(Saved data entries)
# # # # # # #

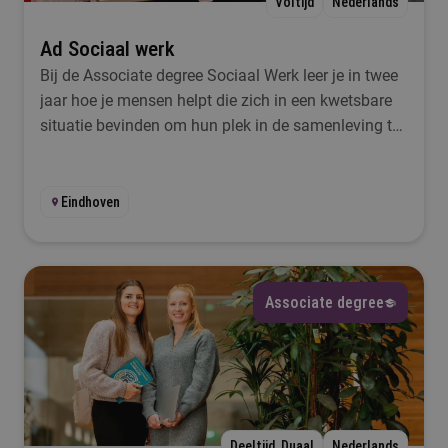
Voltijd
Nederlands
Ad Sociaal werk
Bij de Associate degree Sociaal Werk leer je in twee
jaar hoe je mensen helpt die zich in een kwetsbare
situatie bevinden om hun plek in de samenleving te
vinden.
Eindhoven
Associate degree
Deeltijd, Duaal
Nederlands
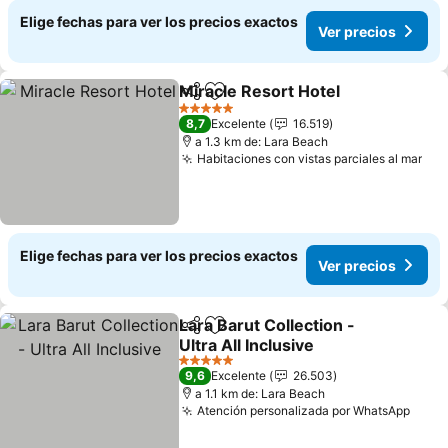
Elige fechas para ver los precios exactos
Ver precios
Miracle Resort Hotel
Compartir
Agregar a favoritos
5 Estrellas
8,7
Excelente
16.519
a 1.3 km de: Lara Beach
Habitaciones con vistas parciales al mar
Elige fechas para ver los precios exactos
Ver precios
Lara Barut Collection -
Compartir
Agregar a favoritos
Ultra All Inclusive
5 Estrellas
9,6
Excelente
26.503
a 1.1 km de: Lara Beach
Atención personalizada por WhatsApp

# # # # # # #

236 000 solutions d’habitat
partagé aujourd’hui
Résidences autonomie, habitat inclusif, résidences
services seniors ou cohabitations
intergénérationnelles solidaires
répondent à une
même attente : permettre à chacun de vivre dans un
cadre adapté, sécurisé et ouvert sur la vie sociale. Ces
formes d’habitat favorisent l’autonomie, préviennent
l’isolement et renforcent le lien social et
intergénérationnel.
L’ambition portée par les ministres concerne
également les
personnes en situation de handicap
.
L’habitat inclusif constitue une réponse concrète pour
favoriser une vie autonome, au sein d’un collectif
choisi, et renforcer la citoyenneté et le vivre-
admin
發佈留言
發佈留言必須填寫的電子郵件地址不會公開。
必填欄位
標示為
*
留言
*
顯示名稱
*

# # # # # # #

**WHAT IS REQUIRED:** Look above for lines with the word "Lara" and copy them all.

**WRITTEN REPLY:**
a 1.3 km de: Lara Beach
Lara Barut Collection -
a 1.1 km de: Lara Beach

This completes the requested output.